Теперь, во время пробуждения, мой отец стоял рядом со мной с закрытыми глазами и воздетыми к Богу руками. Я наклонилась к нему, подальше от потного незнакомца слева от меня. Мой отец чувствовал любовь и поддержку в церкви моих тети и дяди, в этом я уверен. Но он, должно быть, также увидел возможность, возможность начать все сначала без багажа, полученного от того, что он был молодым вдовцом в Америке 1970-х годов. Двое детей без матери. Дом, та самая кровать, где умерла его жена. Район, который, возможно, видел его не так, как он хотел, чтобы его видели.

Возможно, то августовское пробуждение было настоящим капитальным ремонтом для моего отца. Шанс освободиться от плохих воспоминаний и ужасных ассоциаций. Шанс, может быть, вычеркнуть свое горе.

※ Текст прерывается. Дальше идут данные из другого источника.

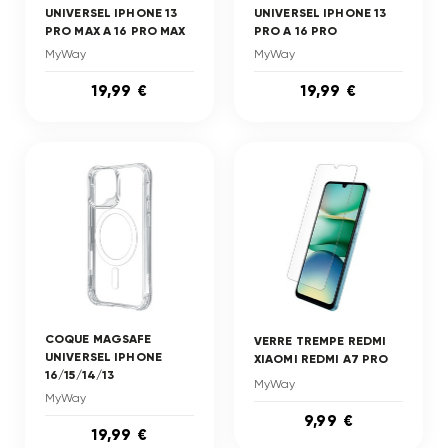
UNIVERSEL IPHONE 13
UNIVERSEL IPHONE 13
PRO MAX A 16 PRO MAX
PRO A 16 PRO
MyWay
MyWay
19,99 €
19,99 €
COQUE MAGSAFE
VERRE TREMPE REDMI
UNIVERSEL IPHONE
XIAOMI REDMI A7 PRO
16/15/14/13
MyWay
MyWay
9,99 €
19,99 €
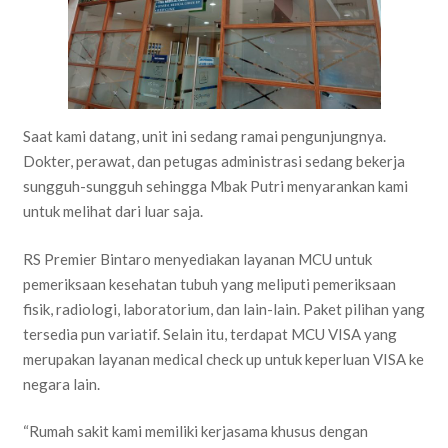
Saat kami datang, unit ini sedang ramai pengunjungnya.
Dokter, perawat, dan petugas administrasi sedang bekerja
sungguh-sungguh sehingga Mbak Putri menyarankan kami
untuk melihat dari luar saja.
RS Premier Bintaro menyediakan layanan MCU untuk
pemeriksaan kesehatan tubuh yang meliputi pemeriksaan
fisik, radiologi, laboratorium, dan lain-lain. Paket pilihan yang
tersedia pun variatif. Selain itu, terdapat MCU VISA yang
merupakan layanan medical check up untuk keperluan VISA ke
negara lain.
“Rumah sakit kami memiliki kerjasama khusus dengan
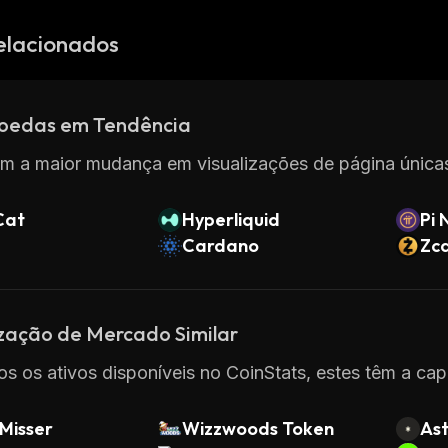
elacionados
oedas em Tendência
m a maior mudança em visualizações de página únicas
Cat
Hyperliquid
Pi 
Cardano
Zc
ização de Mercado Similar
os os ativos disponíveis no CoinStats, estes têm a cap
Misser
Wizzwoods Token
Ast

Мой отец познакомился с Барбарой на пробуждении в том году, хотя всегда утверждал, что встретил ее там годом ранее. Возможно, так оно и было. Но именно в 1979 году он обратил на нее внимание. У нее было двое детей, которых я назову Холли и Аарон. Холли было четырнадцать; Аарону было одиннадцать, всего на семь месяцев старше меня. Барбара была одна. Мой папа был один. Она была возрожденной христианкой; он становился возрожденным христианином. Она была красивой, с блестящими каштановыми волосами волнами ниже плеч, большими зелеными глазами, высокими скулами и пухлыми губами.

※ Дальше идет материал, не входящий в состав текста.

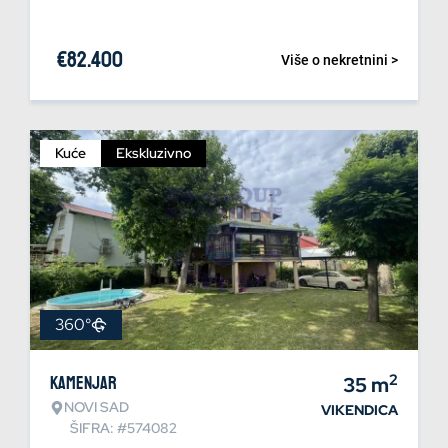
€
82.400
Više o nekretnini >
Kuće
Ekskluzivno
360°
2
Kamenjar
35
m
NOVI SAD
VIKENDICA
ŠIFRA: #574082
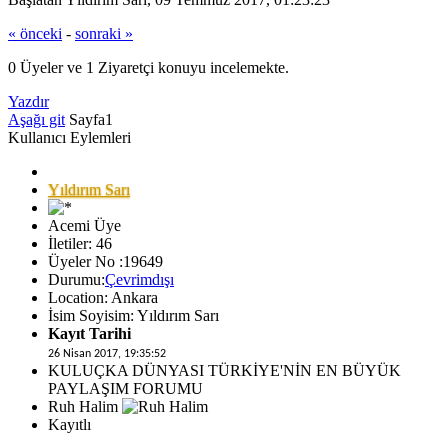
« önceki
-
sonraki »
0 Üyeler ve 1 Ziyaretçi konuyu incelemekte.
Yazdır
Aşağı git
Sayfa
1
Kullanıcı Eylemleri
Yıldırım Sarı
Acemi Üye
İletiler: 46
Üyeler No :19649
Durumu:
Çevrimdışı
Location: Ankara
İsim Soyisim: Yıldırım Sarı
Kayıt Tarihi
26 Nisan 2017, 19:35:52
KULUÇKA DÜNYASI TÜRKİYE'NİN EN BÜYÜK
PAYLAŞIM FORUMU
Ruh Halim
Kayıtlı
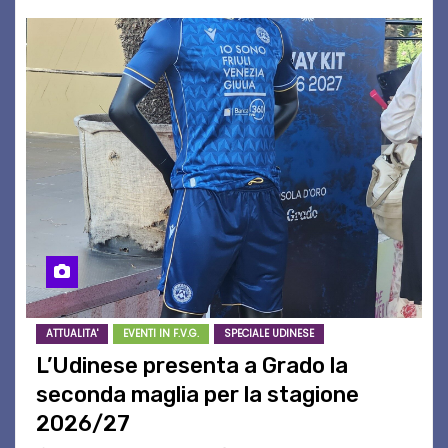
ATTUALITA'
EVENTI IN F.V.G.
SPECIALE UDINESE
L’Udinese presenta a Grado la
seconda maglia per la stagione
2026/27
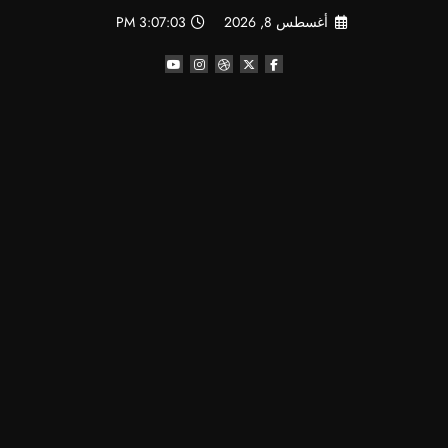
لتجاوز
أغسطس 8, 2026
3:07:03 PM
لى
لمحتوى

Read more:  Мнение | Бредовые цели Путина в войне России с Украиной

В ней было много чего, но, пожалуй, самым привлекательным было то, насколько она отличалась от моей матери. Она не была образована, как моя мать. Моя мать выросла в Бостоне; Барбара была из сельской местности Небраски. Она работала на фабрике Burgess-Norton, производившей детали для двигателей внутреннего сгорания; она была единственной женщиной в своем отделе, и у нее был планшет, что мне показалось чрезвычайно интересным. И она познала немало страданий в этом мире: забеременела в шестнадцать, бросила школу, родила второго ребенка, а потом развелась. И при всем этом она выживала, воспитывая двоих детей в маленькой квартирке. Она была независимой, без критики или вопросов. Она могла поддержать разговор, но редко начинала его. Она была послушной, как никогда не была бы моя мать.

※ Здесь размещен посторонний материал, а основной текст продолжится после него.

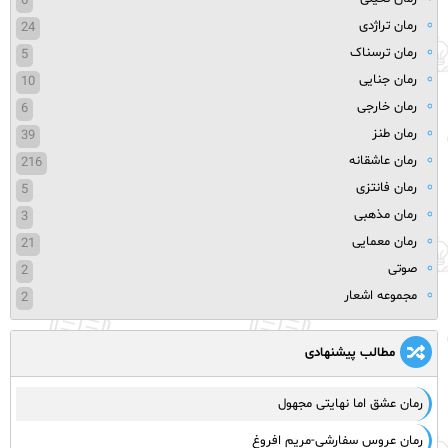
6
رمان تراژدی
24
رمان ترسناک
5
رمان جنایی
10
رمان خارجی
6
رمان طنز
39
رمان عاشقانه
216
رمان فانتزی
5
رمان مذهبی
3
رمان معمایی
21
صوتی
2
مجموعه اشعار
2
مطالب پیشنهادی
رمان عشق اما نهایتی مجهول
رمان عروس سفارشی-مریم افروغ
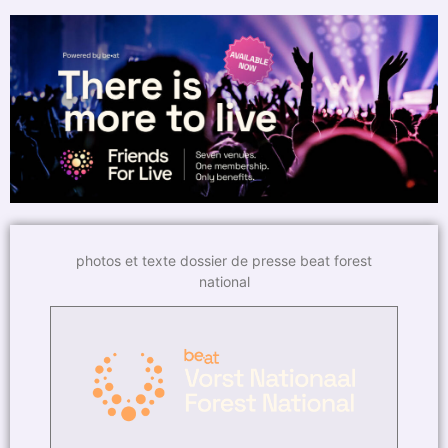
photos et texte dossier de presse beat forest
national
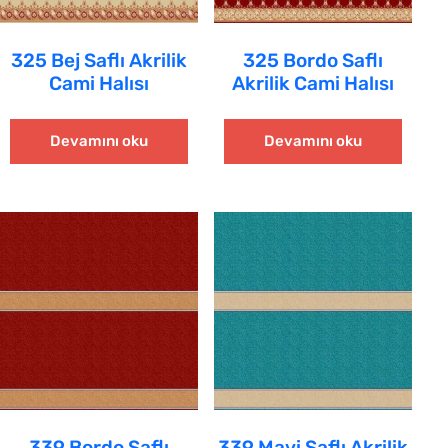
325 Bej Saflı Akrilik
325 Bordo Saflı
Cami Halısı
Akrilik Cami Halısı
Devamını oku
Devamını oku
339 Bordo Saflı
339 Mavi Saflı Akrilik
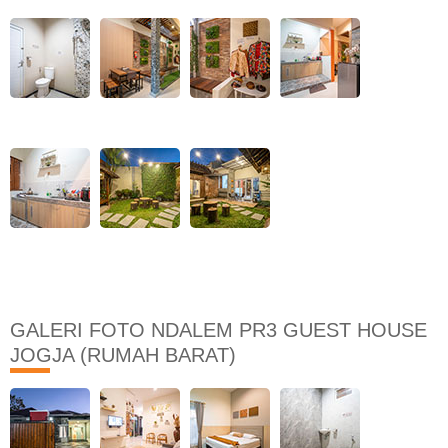
GALERI FOTO NDALEM PR3 GUEST HOUSE
JOGJA (RUMAH BARAT)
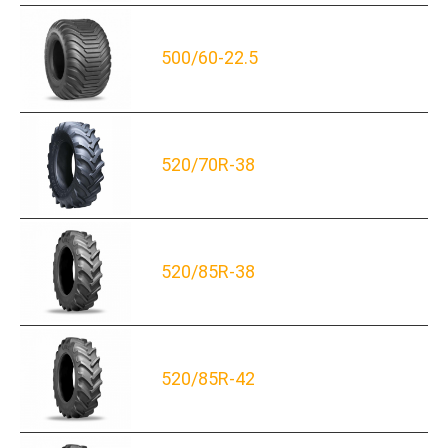
500/60-22.5
520/70R-38
520/85R-38
520/85R-42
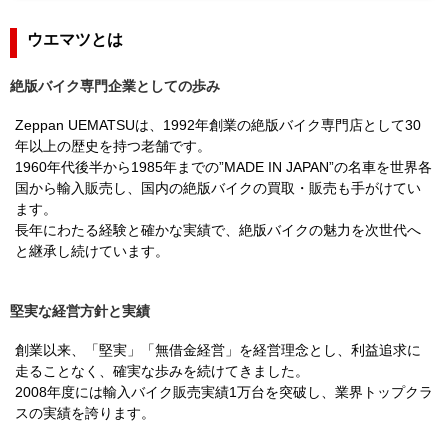
ウエマツとは
絶版バイク専門企業としての歩み
Zeppan UEMATSUは、1992年創業の絶版バイク専門店として30
年以上の歴史を持つ老舗です。
1960年代後半から1985年までの”MADE IN JAPAN”の名車を世界各
国から輸入販売し、国内の絶版バイクの買取・販売も手がけてい
ます。
長年にわたる経験と確かな実績で、絶版バイクの魅力を次世代へ
と継承し続けています。
堅実な経営方針と実績
創業以来、「堅実」「無借金経営」を経営理念とし、利益追求に
走ることなく、確実な歩みを続けてきました。
2008年度には輸入バイク販売実績1万台を突破し、業界トップクラ
スの実績を誇ります。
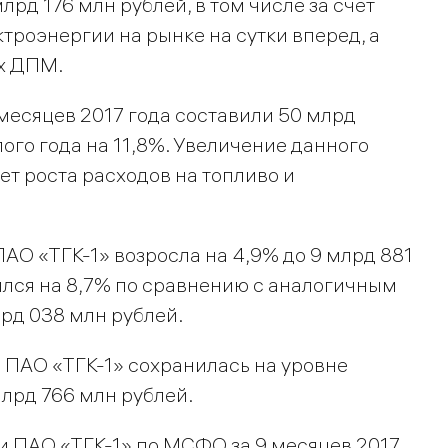
лрд 176 млн рублей, в том числе за счет
троэнергии на рынке на сутки вперед, а
х ДПМ.
есяцев 2017 года составили 50 млрд
ого года на 11,8%. Увеличение данного
ет роста расходов на топливо и
О «ТГК-1» возросла на 4,9% до 9 млрд 881
ился на 8,7% по сравнению с аналогичным
лрд 038 млн рублей.
ь ПАО «ТГК-1» сохранилась на уровне
млрд 766 млн рублей.
и ПАО «ТГК-1» по МСФО за 9 месяцев 2017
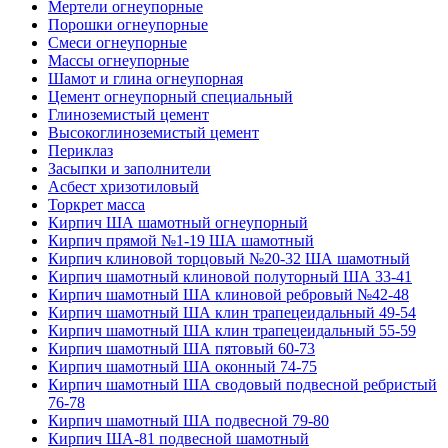
Мертели огнеупорные
Порошки огнеупорные
Смеси огнеупорные
Массы огнеупорные
Шамот и глина огнеупорная
Цемент огнеупорный специальный
Глиноземистый цемент
Высокоглиноземистый цемент
Периклаз
Засыпки и заполнители
Асбест хризотиловый
Торкрет масса
Кирпич ША шамотный огнеупорный
Кирпич прямой №1-19 ША шамотный
Кирпич клиновой торцовый №20-32 ША шамотный
Кирпич шамотный клиновой полуторный ША 33-41
Кирпич шамотный ША клиновой ребровый №42-48
Кирпич шамотный ША клин трапецеидальный 49-54
Кирпич шамотный ША клин трапецеидальный 55-59
Кирпич шамотный ША пятовый 60-73
Кирпич шамотный ША оконный 74-75
Кирпич шамотный ША сводовый подвесной ребристый
76-78
Кирпич шамотный ША подвесной 79-80
Кирпич ША-81 подвесной шамотный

Я помню только один разговор с отцом в те дни, когда мы вернулись из пробуждения. Я сидела за деревянным столом на нашей кухне, а он стоял надо мной, а наш кот, ABC, кружил вокруг моих лодыжек. Отец сказал мне, что принял решение. Мы переезжали в Иллинойс. А так как он хотел, чтобы я и мой брат начали новый год в религиозной школе моих тети и дяди, мы переезжали как можно скорее — через две недели.

Я сказал ему, что не поеду. Я любил свой дом, свой район. Мы только что закончили пристройку к нашему дому, две новые спальни для меня и Дэвида и новую игровую комнату в подвале. Я не хотел оставлять свою команду по софтболу, свою начальную школу или лес за моим домом. Я сказал ему, что буду жить в доме наедине с Эй-Би-Си. Я сказал ему, что возьму на себя доставку газет Дэвида, чтобы прокормить себя. Я торговался и умолял. Я побежала по коридору в свою комнату и бросилась через кровать, уткнувшись лицом в мягкие игрушки. Ни разу во время этого разговора он не упомянул Барбару.

Leave a Comment

This site uses Akismet to reduce spam. Learn how your comment data is processed.